**Problem to solve:** Copy every entry exactly as it reads and exclude whatever pictures appear.

**Records provided:**
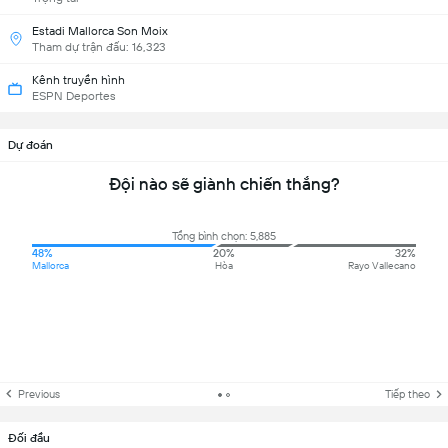
Estadi Mallorca Son Moix
Tham dự trận đấu: 16,323
Kênh truyền hình
ESPN Deportes
Dự đoán
Đội nào sẽ giành chiến thắng?
Tổng bình chọn: 5,885
48%
20%
32%
Mallorca
Hòa
Rayo Vallecano
Previous
Tiếp theo
Đối đầu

**Final answer:**
Estadi Mallorca Son Moix
Tham dự trận đấu: 16,323
Kênh truyền hình
ESPN Deportes
Dự đoán
Đội nào sẽ giành chiến thắng?
Tổng bình chọn: 5,885
48%
20%
32%
Mallorca
Hòa
Rayo Vallecano
Previous
Tiếp theo
Đối đầu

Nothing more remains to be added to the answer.